Hearts dominate Falkirk but late Celtic penalty changes title race
Tynecastle was ready for a title party. Instead, it ended with players and fans huddled around phones, eyes fixed on a different stadium, a different drama, and a penalty that changed everything.
Hearts did their job. They swept Falkirk aside 3-0, tightened their grip on top spot, and cranked up the pressure on Celtic. For 96 minutes at Fir Park, it looked like the night when the title race finally tilted decisively maroon.
Then came VAR. Then came Kelechi Iheanacho. And in the 97th minute, the entire mood in Gorgie flipped.
Hearts ruthless, goal difference sharpened
On the pitch at Tynecastle, there was no hesitation, no sign of nerves. Hearts knew the assignment: win, and win big.
By the closing stages they were hunting goals, not just points. At 2-0 up, already five goals better off than Celtic in the table, they kept driving forward. The message was clear – goal difference might yet decide this title.
Blair Spittal embodied that urgency. With four minutes of normal time remaining, he burst into the right side of the box after a sharp give-and-go. One touch to steady himself, another to guide a low, precise finish into the far corner. 3-0. A beautiful strike, but more than that, a statement.
Hearts didn’t linger to celebrate. They sprinted back for the restart. They were chasing numbers now.
Tynecastle roared them on. Three minutes of added time flashed up and the question wasn’t whether Hearts would win, but whether they could squeeze in one more, just to twist the knife a little further.
They didn’t find a fourth, yet by the final whistle they had what they came for: a commanding victory, a healthier goal difference, and the league table reading exactly how they wanted it. Hearts on top. Celtic chasing.
Fir Park drama filters through
The real noise, though, came from somewhere else.
As the minutes ticked down, the stands at Tynecastle turned into a live commentary booth.
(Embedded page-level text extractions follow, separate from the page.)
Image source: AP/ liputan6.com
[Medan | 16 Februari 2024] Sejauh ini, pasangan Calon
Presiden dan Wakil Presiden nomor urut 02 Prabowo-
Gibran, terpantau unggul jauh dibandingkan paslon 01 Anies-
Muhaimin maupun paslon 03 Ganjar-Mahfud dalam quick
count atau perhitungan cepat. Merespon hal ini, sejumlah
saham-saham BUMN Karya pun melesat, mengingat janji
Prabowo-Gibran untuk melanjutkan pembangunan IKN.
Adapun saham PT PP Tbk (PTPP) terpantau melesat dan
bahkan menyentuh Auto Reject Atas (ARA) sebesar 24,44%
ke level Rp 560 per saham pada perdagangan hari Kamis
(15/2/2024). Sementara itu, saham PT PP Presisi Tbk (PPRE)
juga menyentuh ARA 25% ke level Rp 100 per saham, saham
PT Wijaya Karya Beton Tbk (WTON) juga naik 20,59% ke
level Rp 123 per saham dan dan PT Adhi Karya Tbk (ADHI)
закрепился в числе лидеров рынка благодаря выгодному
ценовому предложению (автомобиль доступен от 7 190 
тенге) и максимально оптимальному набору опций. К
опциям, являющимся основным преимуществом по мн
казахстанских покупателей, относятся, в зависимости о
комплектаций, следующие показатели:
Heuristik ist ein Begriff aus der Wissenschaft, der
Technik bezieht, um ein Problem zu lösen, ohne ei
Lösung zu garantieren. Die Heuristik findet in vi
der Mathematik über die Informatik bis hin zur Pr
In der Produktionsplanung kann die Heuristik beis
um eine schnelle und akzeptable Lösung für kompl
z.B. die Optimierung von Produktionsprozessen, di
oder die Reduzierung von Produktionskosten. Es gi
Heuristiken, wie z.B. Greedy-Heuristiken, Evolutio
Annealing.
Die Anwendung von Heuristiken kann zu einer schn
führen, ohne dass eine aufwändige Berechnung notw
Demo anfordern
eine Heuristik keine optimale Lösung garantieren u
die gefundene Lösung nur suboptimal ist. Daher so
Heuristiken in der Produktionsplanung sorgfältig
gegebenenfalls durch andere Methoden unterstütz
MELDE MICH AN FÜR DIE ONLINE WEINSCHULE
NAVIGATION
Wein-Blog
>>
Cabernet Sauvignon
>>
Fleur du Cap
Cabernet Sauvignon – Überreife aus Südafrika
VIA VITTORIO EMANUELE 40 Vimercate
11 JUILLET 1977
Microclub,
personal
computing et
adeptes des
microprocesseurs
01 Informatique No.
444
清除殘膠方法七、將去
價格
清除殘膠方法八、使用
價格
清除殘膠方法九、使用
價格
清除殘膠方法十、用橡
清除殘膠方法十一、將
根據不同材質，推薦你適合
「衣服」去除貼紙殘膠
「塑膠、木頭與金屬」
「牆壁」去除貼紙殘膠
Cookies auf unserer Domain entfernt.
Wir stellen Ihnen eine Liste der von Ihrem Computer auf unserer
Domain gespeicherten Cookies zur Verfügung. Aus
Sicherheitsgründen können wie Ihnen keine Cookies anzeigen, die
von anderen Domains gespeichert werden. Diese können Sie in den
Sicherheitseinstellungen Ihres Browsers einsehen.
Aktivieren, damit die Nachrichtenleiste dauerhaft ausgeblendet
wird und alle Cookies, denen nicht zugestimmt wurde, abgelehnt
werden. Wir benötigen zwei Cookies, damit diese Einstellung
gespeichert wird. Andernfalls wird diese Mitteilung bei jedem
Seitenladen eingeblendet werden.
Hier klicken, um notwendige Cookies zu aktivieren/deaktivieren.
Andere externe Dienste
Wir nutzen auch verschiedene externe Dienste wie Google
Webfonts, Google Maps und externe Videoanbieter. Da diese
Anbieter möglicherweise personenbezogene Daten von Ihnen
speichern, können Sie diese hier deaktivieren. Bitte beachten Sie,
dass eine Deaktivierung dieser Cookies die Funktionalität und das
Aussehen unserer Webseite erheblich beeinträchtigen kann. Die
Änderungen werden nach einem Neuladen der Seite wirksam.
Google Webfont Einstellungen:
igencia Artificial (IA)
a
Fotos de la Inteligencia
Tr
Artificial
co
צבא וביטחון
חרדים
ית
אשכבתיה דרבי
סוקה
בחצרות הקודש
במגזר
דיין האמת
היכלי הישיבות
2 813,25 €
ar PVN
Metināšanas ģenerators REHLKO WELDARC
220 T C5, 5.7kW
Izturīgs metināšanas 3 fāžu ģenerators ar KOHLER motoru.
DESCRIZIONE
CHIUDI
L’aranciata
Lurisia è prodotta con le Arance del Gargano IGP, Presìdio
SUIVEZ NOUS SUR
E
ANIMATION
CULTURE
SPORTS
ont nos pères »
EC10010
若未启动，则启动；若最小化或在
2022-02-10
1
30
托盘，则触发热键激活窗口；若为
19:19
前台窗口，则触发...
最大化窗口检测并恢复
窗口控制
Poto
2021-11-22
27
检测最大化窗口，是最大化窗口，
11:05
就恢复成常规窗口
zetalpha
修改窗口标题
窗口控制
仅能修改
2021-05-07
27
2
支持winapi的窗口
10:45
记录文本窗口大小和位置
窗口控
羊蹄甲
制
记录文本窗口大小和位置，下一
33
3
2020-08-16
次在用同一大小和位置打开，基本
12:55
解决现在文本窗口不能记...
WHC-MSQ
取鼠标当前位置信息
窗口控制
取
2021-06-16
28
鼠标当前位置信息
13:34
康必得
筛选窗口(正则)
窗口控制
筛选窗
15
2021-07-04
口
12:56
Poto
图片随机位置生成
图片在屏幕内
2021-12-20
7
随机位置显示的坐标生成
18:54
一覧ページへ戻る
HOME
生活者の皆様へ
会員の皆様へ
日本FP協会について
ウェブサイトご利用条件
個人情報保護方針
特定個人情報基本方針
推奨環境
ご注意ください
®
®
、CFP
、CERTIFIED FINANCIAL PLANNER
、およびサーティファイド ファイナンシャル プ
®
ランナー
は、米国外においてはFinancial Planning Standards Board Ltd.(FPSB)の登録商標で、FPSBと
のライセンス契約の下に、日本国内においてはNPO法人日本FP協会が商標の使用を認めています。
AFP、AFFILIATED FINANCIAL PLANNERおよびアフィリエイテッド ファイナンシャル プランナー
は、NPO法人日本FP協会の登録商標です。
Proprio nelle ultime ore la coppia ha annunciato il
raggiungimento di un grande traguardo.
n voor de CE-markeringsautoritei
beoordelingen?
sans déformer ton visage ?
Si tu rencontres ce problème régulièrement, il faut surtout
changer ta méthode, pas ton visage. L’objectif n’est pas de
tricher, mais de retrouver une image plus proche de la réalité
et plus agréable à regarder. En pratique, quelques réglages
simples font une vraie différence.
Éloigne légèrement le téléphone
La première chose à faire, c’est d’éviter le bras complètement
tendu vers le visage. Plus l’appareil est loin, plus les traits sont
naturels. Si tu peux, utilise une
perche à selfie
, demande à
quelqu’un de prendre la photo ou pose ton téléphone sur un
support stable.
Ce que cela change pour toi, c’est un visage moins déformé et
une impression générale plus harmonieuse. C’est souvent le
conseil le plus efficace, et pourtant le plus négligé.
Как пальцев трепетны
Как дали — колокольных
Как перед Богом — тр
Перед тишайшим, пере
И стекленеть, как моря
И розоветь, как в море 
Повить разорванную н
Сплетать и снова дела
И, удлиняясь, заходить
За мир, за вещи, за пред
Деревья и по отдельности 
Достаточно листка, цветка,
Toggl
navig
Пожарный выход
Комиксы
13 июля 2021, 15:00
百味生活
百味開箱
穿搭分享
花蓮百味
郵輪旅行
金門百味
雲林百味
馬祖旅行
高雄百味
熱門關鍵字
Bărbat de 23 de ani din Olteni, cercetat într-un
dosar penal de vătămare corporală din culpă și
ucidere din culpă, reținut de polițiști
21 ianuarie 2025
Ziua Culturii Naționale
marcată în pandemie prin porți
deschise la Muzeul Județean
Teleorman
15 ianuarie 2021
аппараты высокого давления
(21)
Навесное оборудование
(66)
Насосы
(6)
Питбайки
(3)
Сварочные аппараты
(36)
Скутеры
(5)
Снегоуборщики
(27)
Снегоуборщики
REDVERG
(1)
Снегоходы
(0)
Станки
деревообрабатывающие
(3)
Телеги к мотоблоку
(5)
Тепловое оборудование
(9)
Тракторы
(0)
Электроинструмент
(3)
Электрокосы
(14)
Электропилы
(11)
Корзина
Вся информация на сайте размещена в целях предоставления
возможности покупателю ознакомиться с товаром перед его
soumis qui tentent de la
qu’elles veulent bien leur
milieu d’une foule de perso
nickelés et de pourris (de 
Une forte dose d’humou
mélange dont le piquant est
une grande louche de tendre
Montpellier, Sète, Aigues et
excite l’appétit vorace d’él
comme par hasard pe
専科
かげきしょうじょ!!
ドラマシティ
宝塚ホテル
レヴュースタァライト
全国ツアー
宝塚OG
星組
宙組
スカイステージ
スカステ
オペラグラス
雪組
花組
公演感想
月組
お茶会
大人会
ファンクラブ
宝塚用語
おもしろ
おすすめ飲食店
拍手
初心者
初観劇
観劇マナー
Heads bowed over screens, pockets of cheers and groans breaking out as updates from Fir Park crackled through the crowd.
At 2-1 to Celtic, tension. When word spread that Motherwell had equalised, Tynecastle exploded. Liam Gordon – a product of the Hearts youth system, of all people – had made it 2-2. Suddenly, it felt like the title was swinging decisively towards Gorgie.
The fans sensed it. The songs grew louder, the celebrations more unrestrained. Hearts were not just winning; they were, in that moment, pulling away.
On the pitch, the players felt it too. You could see it in the tempo, in the way they kept pushing even with the game long since safe. This was a team trying to slam the door shut on Celtic’s season.
Then the Hearts match ended. The whistle blew on a comfortable 3-0 win. No one left.
Phones, silence, and a 97th‑minute penalty
Full-time at Tynecastle brought no immediate roar, no lap of honour. Instead, there was a strange, suspended silence. Players stood in little clusters, waiting. Supporters stayed rooted in their seats, faces lit by screens, not floodlights.
Everyone knew Celtic were still playing. Everyone knew the stakes.
And then came the twist. A VAR check at Fir Park. A penalty for Celtic in the 97th minute.
You could feel the air change. The buzz of anticipation turned into a kind of dread. Every eye in the stadium seemed to narrow in on the same moment hundreds of miles away.
Kelechi Iheanacho placed the ball on the spot. One clean strike, low into the bottom corner. 3-2 Celtic.
Word rippled around Tynecastle like a punch to the gut. The cheers died instantly. The party that had started to gather pace just minutes earlier evaporated.
Hearts were still top. They had still done everything asked of them. They would still go into Saturday’s showdown as Scottish Premiership leaders. Yet it felt, in that instant, as if something had been taken from them.
Title race goes to the wire
When the players finally left the pitch, the mood was complicated. Professionally, Hearts could not have asked for more from their own performance. A 3-0 win, a stronger goal difference than Celtic, and the title still in their hands.
Emotionally, it was different. The late Celtic winner punctured the atmosphere, left Tynecastle with the hollow sensation of a victory that somehow didn’t quite land.
The table, though, is unambiguous. Hearts remain one point clear. Their goal difference advantage over Celtic has grown. And the title will now be decided head-to-head, on Saturday, with everything on the line.
Hearts have earned the right to lead the way into that final day. Whether they can now turn that slender edge into a first championship in a generation is the only question left.